THE CRISIS at aerospace giant Boeing reached a fever pitch today after aviation authorities and airlines across the globe grounded its latest jet model, after it suffered its second fatal crash in five months.
The European Union Aviation Safety Agency (EASA) was joined by others in China, Singapore and Australia yesterday in putting a flight ban on the 737 Max Eight and Nine models, after an Ethiopian Airlines plane plunged to the ground on Sunday, killing all 157 people on board.
An identical model operated by Indonesia’s Lion Air also crashed in October, shortly after it took off from Jakarta, killing all 189 passengers and crew.
There has been no information yet to link the Lion Air and Ethiopian Airlines incidents, but Boeing’s market value has fallen by billions of dollars this week, as concerns grow that both crashes were down to one – as-yet unidentified – operational defect.
The crisis for Boeing continues to deepen, with shares dropping a further seven per cent on the news in the US, after a six per cent drop yesterday.
Earlier in the day, the UK's Civil Aviation Authority (CAA) became one of Europe's first to put a temporary flight ban on the model, before Germany, France, and eventually the EU's own aviation authority followed.
A spokesperson for the UK CAA said: "As we do not currently have sufficient information from the flight data recorder we have, as a precautionary measure, issued instructions to stop any commercial passenger flights from any operator arriving, departing or overflying UK airspace."
"The UK Civil Aviation Authority’s safety directive will be in place until further notice.
Statement: Boeing 737 MAX Aircraft.— UK Civil Aviation Authority (@UK_CAA) March 12, 2019
The UK Civil Aviation Authority has issued instructions to stop any commercial passenger flights from any operator arriving, departing or overflying UK airspace.
You can read the full update online: https://t.co/xa1BUR7wJk pic.twitter.com/AsmhLElF0K
“We remain in close contact with the European Aviation Safety Agency (EASA) and industry regulators globally.”
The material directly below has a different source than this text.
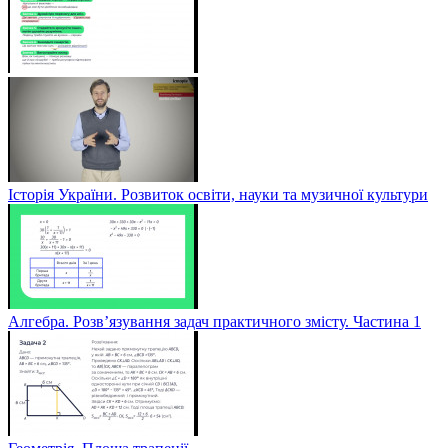
Історія України. Розвиток освіти, науки та музичної культури
Алгебра. Розв’язування задач практичного змісту. Частина 1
There are currently five 737 MAX 8 aircraft registered and operational in the United Kingdom, all operated by TUI. A sixth is planned to commence operations later this week, also with TUI.
Air Canada, Norwegian, Turkish Airlines and Icelandair also operate the planes on UK flights, and will all be affected.
When the announcement was made on Tuesday afternoon, there were at least four planes heading for UK airports, two operated by Turkish Airlines and two operated by TUI.
Authorities in South Korea, Singapore, Australia and China have also put a temporary flight ban on the model.
La DGAC décide de l’interdiction à titre conservatoire— dgac🇫🇷 (@DGAC) March 12, 2019
des BOEING 737 MAX
dans l’espace aérien français pic.twitter.com/NYnc9o61Wt
The world’s biggest plane manufacturer is reeling from widespread concerns both crashes were down to one, as yet unidentified, operational defect.
Boeing’s stock fell five per cent on Monday having fallen as much as 13.5 per cent in early trading.
The groundings mean Boeing faces the possibility its newest model will be banned from some of its most important markets, with Chinese airlines ordering more than 100 of the new range, making up 17 per cent of the 350 deliveries made up until January, according to Boeing.
Boeing said in a statement it understands operators "have made decisions that they believe are most appropriate for their home markets".
"The United States Federal Aviation Administration is not mandating any further action at this time, and based on the information currently available, we do not have any basis to issue new guidance to operators," it added.
The US Federal Aviation Administration (FAA) has issued a “continued airworthiness notification” for the model in a bid to reassure operators, but the EU's decision to temporarily ground the planes will put more pressure on the US to do the same.
The president of the US flight attendants' union, the Association of Flight Attendants also sent a letter to the FAA this afternoon, saying both crew and passengers were "expressing concern". As a result, the union is "formally requesting the FAA conduct an investigation into the model".
Ethiopian Airlines said it has recovered the cockpit voice recorder and the digital flight data recorder from the wreckage, meaning authorities already have a head start on the last incident in Indonesia in determining the cause of the crash. October's Lion Air crash was over the sea, making the so-called black box more difficult to retrieve.